Turkey's press advertisement authority blocks daily Evrensel's ads for a record 45 days

Turkish daily Evrensel was issued a 45-day ban on all advertisements as a result of a May 5 column titled "No escape from ill fate." The opinion piece is also the topic of a criminal investigation launched by the presidency on the charges of "targeting the constitutional order through messaging about a coup d'état."

Duvar English

Turkey's Press Advertisement Agency (BİK) banned ads on daily Evrensel for a record-breaking period of 45 days following the publication of a May 5 column titled "No Escape from Ill Fate."

"The 45-day ban issued to Evrensel is the longest one ever handed out.

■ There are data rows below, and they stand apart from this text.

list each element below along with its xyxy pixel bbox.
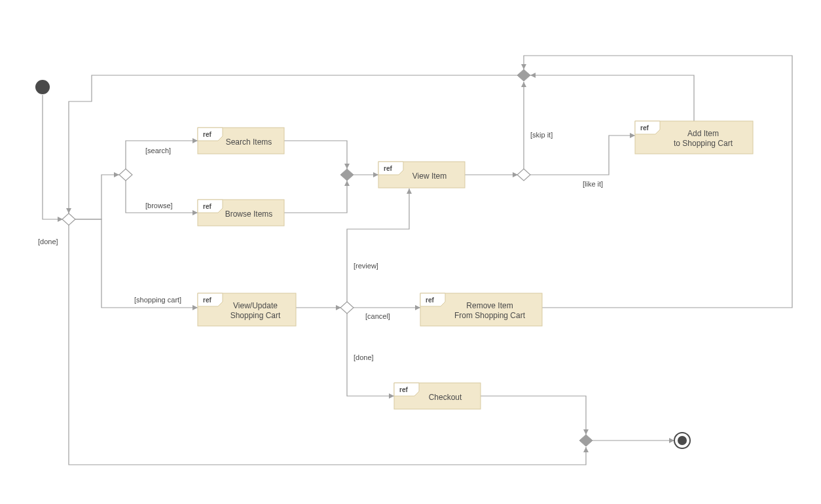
arrowhead [344,164,350,169]
ref-add-item: ref Add Item to Shopping Cart [635,121,753,154]
ref-tag: ref [203,203,211,210]
ref-checkout: ref Checkout [394,383,481,409]
guard-shopping-cart: [shopping cart] [134,296,181,304]
guard-search: [search] [145,147,171,154]
edge-additem-to-mtop [530,75,694,121]
arrowhead [530,73,536,78]
ref-tag: ref [426,297,434,304]
ref-search-label: Search Items [226,137,272,147]
initial-node [35,80,50,94]
edge-d3-like-to-additem [530,135,635,175]
merge-top [517,69,530,81]
decision-d1 [62,213,75,225]
edge-mtop-to-d1 [69,75,518,213]
arrowhead [114,172,119,177]
ref-viewcart-line2: Shopping Cart [230,311,281,320]
arrowhead [66,208,71,213]
arrowhead [583,447,589,452]
ref-view-item: ref View Item [378,162,465,188]
ref-browse-label: Browse Items [225,209,273,219]
ref-additem-line2: to Shopping Cart [674,139,733,148]
arrowhead [630,133,635,138]
ref-viewitem-label: View Item [412,171,447,181]
ref-tag: ref [203,297,211,304]
edge-browse-to-m1 [284,181,347,213]
arrowhead [407,189,412,194]
arrowhead [583,429,589,435]
ref-tag: ref [399,386,408,393]
edge-d4-review-to-viewitem [347,189,409,302]
edge-d2-to-search [126,141,198,169]
arrowhead [521,82,526,87]
ref-tag: ref [203,131,211,138]
edge-checkout-to-m5 [481,396,586,435]
arrowhead [192,305,198,310]
decision-d2 [119,169,132,181]
arrowhead [415,305,420,310]
ref-remove-item: ref Remove Item From Shopping Cart [420,293,542,326]
ref-remove-line2: From Shopping Cart [454,311,526,320]
guard-done2: [done] [354,353,374,361]
arrowhead [373,172,378,177]
merge-m5 [579,435,593,446]
edge-d1-to-d2 [75,175,119,219]
arrowhead [192,210,198,215]
arrowhead [344,181,350,186]
decision-d3 [517,169,530,181]
guard-done: [done] [38,238,58,245]
ref-tag: ref [640,124,649,132]
decision-d4 [340,302,354,314]
ref-checkout-label: Checkout [429,393,462,402]
edge-d1-to-viewcart [75,219,198,308]
final-node-inner [678,436,687,445]
edge-initial-to-d1 [43,95,63,219]
edge-search-to-m1 [284,141,347,169]
uml-activity-diagram: [search] [browse] [skip it] [like it] [s… [0,0,821,504]
arrowhead [521,64,526,69]
ref-additem-line1: Add Item [687,129,719,138]
ref-browse-items: ref Browse Items [198,200,284,226]
edge-remove-to-mtop [524,56,792,308]
edge-d1-done-to-m5 [69,225,586,465]
ref-remove-line1: Remove Item [466,301,513,310]
ref-tag: ref [384,165,392,172]
ref-search-items: ref Search Items [198,128,284,154]
arrowhead [192,138,198,143]
arrowhead [669,438,674,443]
merge-m1 [340,169,354,181]
guard-cancel: [cancel] [365,312,390,320]
arrowhead [389,393,394,399]
guard-skip-it: [skip it] [530,131,553,139]
guard-like-it: [like it] [583,180,603,188]
ref-view-cart: ref View/Update Shopping Cart [198,293,296,326]
guard-review: [review] [354,262,378,270]
guard-browse: [browse] [145,202,173,209]
ref-viewcart-line1: View/Update [233,301,278,310]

Punishing a piece that a columnist wrote about their own opinions like this is not justifiable by law," Evrensel's lawyer Devrim Avcı said.

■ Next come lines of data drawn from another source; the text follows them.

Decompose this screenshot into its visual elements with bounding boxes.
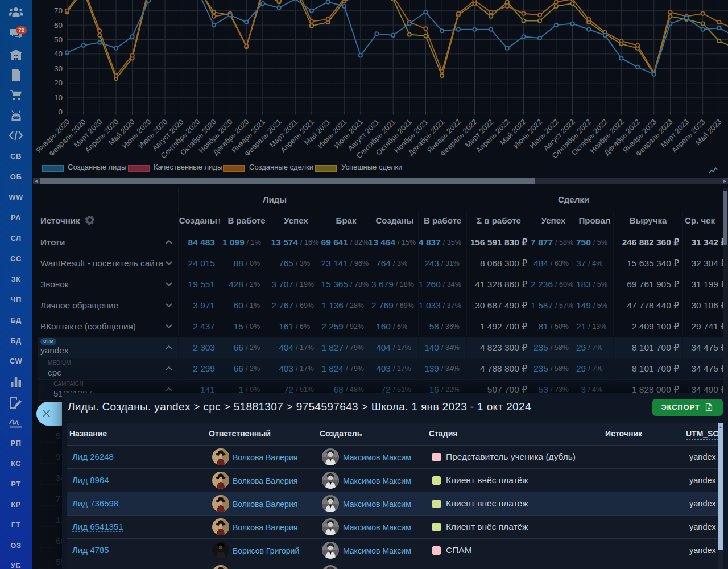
svg-text:50: 50: [54, 35, 63, 44]
svg-text:60: 60: [54, 21, 63, 30]
svg-text:30: 30: [54, 64, 63, 73]
svg-text:70: 70: [54, 6, 63, 15]
svg-text:40: 40: [54, 50, 63, 58]
svg-text:0: 0: [58, 108, 63, 116]
svg-text:20: 20: [54, 79, 63, 87]
svg-text:10: 10: [54, 93, 63, 102]
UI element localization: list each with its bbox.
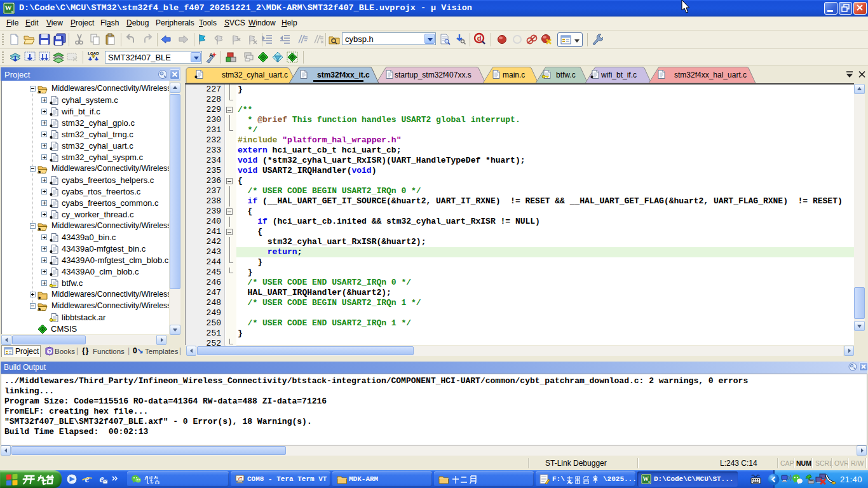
svg-text:A: A bbox=[209, 52, 214, 58]
svg-text:VT: VT bbox=[238, 477, 243, 480]
svg-text:?: ? bbox=[48, 349, 51, 355]
svg-text:d: d bbox=[477, 34, 482, 42]
svg-text:s: s bbox=[11, 9, 13, 14]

Noting the prior bans issued to the daily, Avcı said Evrensel was "obviously faced with a hostile attitude."

Evrensel chief editor called to testify over Zarakolu's column on Erdoğan

The column was initially met with a lawsuit launched by President Recep Tayyip Erdoğan and Communications Director Fahrettin Altun on the charges of "targeting the constitutional order through messaging about a coup d'état."

In their defense, daily Evrensel said that the column, written by Ragıp Zarakolu, merely gave a brief summary of Turkish political history, the arrival and departure of political administrations, and the coalitions they formed to stay in power.

Citing multiple precedents from the Court of Cassation, the Constitutional Court and the European Court of Human Rights (ECHR), the daily said that the column was legal in that it was protected by the freedom of expression and criticism.